With this new testimony, Mr. Alcon files a motion in Florida, looking for relief from the injunction. Nevertheless, the judge denies the motion. Then Mr. Alcon appeals.
Familial or Household Relationship
Clearly, the Court rules that Ms. Collins lacks standing to file a Domestic Violence restraining order. Because she files the case, she bears the burden to prove standing. To meet her burden, she must show shared legal residence. Ultimately, legal residence is the concurrence of the fact and intention.
Despite this burden, she insists in both hearings that they never shared a familial or household relationship. Later, she testifies they weren’t living together in California. Accordingly, the Court uses her words against her. Because she swears they never resided together in the past as a family, she fails to prove legal residence. Therefore, they lack a familial or household member relationship and the Court dismisses the injunction.
Read the Alcon v. Collins opinion here!
Talk to an Experienced Florida Criminal Defense Attorney!
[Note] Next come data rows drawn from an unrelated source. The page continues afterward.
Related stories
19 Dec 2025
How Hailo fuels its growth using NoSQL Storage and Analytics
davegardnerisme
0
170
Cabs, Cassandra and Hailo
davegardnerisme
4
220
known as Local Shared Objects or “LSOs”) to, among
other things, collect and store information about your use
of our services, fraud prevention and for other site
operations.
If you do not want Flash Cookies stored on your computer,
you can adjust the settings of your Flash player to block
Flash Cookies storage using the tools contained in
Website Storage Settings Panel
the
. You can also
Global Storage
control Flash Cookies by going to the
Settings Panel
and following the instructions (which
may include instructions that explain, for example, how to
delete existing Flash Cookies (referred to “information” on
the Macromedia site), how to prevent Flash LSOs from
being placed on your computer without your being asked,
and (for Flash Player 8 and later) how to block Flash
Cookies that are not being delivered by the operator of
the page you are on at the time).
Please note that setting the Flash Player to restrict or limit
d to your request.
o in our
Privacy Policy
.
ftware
While we sympathize with Ms. Collins, this sort of mistake gets made by people who file motions without help from a lawyer. For years, Mr. Brown worked with a family law firm handling injunctions for their clients. He’s filed them and he’s defended them. He’s even defended a client facing both an injunction and criminal charges at the same time. Because these matters are especially tricky, call Mr. Brown as soon as you can to see if he can help you best protect yourself! Reach out over the phone at (954) 524-6700 or through the Contact Page if you have any questions.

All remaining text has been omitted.